The same applies to people on antihypertensive medication. Standing and lying readings should also be taken for those on medication to assess for postural drop. See:

Blood Pressure Examination Report form 24067-214 [PDF 22 KB]

If three blood pressure readings exceed 140/90, hypertension is likely and further readings over several days should be taken. This can be done by the applicant’s own GP or their nursing staff. Persistently elevated blood pressure should not be dismissed as due to 'white coat'. If hypertension is suspected a fundus examination should be done.

Pre-existing records from the GP, community readings or ambulatory monitoring can assist in confirming if an individual suffers from unacceptable hypertension. They should be obtained whenever in doubt.

If still in doubt a 24 h blood pressure recording should be considered and the applicant be referred to their treating physician if hypertension is confirmed.

The mean Blood Pressure can be estimated with the following formula: [Diast+(SystDiast)/3]. The normal mean blood pressure range is 70 – 110 mmHg.

A fast pulse rate may mean that the applicant is particularly anxious; a slow pulse may reveal good cardiovascular conditioning or undeclared use of beta blockers.

Medication and hypertension

Beta-blockers: Hydrophilic drugs are preferred (i.e. Atenolol,
Metoprolol). Only a few days’ grounding is
necessary. Observe for any bronchospasm and
fatigue.
ACE inhibitors: Long acting ACE inhibitors are preferred;
1 to 3 weeks period off flying duty are recommended;
Observe for postural hypotension and electrolytes
imbalance. Do several lying and standing BP
measurements.
Angiotensin Receptor Blocker (ARB): Permitted, see ACE inhibitors, excellent first line.
Calcium channel antagonists: Long acting permitted, i.e. Amlodipine.
Nifedipine not permitted, unless it is a controlled
release preparation, taken once daily.
A one week period off flying duty is recommended.
Thiazide diuretics &
Spironolactone:
Low dose diuretics only. Avoid in people with a
history of gout. Watch for hyponatremia,
hypokalaemia / hyperkalaemia. Only a few days off
flying duty are necessary unless introduced as
second line.
α-Blockers Observe for postural hypotension. Do several lying
and standing BP measurements. Avoid in aerobatic
pilots.
3 to 4 weeks period off duty are recommended.
Slow increase in dosage (For prostatism, selective
alpha blockers should be used i.e. Tamsulozin rather
than Prazocin).
Loop diuretics: Generally not permitted – of aeromedical
significance.
Centrally acting medication: Not permitted.

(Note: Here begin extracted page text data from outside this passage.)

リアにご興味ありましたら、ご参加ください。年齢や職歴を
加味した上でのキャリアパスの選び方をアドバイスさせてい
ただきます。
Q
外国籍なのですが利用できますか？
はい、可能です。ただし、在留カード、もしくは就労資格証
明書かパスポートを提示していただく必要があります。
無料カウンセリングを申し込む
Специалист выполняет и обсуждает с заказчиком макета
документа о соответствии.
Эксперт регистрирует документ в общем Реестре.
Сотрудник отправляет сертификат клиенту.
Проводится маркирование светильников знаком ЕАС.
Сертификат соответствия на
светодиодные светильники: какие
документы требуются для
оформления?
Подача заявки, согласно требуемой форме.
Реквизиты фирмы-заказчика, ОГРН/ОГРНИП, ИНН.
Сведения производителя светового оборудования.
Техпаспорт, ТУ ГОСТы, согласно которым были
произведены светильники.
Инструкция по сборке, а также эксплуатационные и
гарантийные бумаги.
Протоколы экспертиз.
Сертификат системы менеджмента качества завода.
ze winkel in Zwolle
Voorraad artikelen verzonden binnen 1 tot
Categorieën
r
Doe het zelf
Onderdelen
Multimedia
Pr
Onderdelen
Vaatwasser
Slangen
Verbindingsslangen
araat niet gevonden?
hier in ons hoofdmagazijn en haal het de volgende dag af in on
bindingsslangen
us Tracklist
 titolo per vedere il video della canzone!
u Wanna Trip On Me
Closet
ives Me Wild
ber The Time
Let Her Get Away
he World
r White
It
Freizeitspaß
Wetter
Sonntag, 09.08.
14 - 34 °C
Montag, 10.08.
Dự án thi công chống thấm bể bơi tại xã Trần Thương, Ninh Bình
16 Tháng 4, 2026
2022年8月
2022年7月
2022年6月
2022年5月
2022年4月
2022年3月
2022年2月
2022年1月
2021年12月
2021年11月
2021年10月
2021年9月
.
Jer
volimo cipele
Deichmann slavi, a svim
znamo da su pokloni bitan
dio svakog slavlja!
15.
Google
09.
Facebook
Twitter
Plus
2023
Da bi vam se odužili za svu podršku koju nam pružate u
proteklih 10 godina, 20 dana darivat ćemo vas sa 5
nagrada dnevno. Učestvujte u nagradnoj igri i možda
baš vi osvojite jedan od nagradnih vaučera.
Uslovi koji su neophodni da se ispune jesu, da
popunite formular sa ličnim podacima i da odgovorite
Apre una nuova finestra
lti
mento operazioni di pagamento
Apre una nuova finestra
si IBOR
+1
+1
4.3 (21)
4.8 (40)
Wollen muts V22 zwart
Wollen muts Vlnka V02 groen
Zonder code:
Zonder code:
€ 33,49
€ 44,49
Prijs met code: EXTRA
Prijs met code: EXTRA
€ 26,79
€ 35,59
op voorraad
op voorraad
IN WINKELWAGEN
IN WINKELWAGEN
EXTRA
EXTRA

Information to be provided

  • A Blood Pressure Examination Report
    Form 24067-214 [PDF 22 KB]
  • ECG in accordance with the General Directions, or as clinically indicated;
  • Fasting glucose or HbA1c and blood lipids in accordance with the GD 'Timing of examination' and at other times as indicated;
  • Creatinine, e-GFR and electrolytes on the first occasion that hypertension is diagnosed, then as indicated;
  • Echocardiogram, if clinically indicated, i.e. suspected ventricular hypertrophy;
  • Investigations to exclude secondary hypertension as clinically indicated, or
  • Investigations as clinically indicated in the presence of co-existing cardiac, vascular renal disease or other significant pathology.

Disposition

Applicants with untreated hypertension should be referred back to their GP for review and treatment as appropriate.

Controlled or mild hypertension is generally allowable at all levels of medical certification.

An applicant with hypertension may be considered as having a condition that is not of aeromedical significance if:

  • The systolic blood pressure is <160 mmHg;
  • The diastolic blood pressure is <90 mmHg;
  • The 5-years cardiovascular risk assessment is below 10%; or
  • It the 5-years cardiovascular risk is 10% or above, ischaemia has been excluded in accordance with any relevant General Direction;
  • The ECG is normal;
  • There is no evidence of ventricular hypertrophy;
  • There is no evidence of end-organ damage or peripheral vascular disease;
  • The medication is acceptable and there are no adverse drug side effects that are of aeromedical significance;
  • There is no known or suspected unresolved cause of hypertension such as: alcoholism, reno-vascular disease, endocrine disorder, obstructive sleep apnoea, etc.

The certificate duration may be reduced and / or surveillance imposed if the ME considers it appropriate.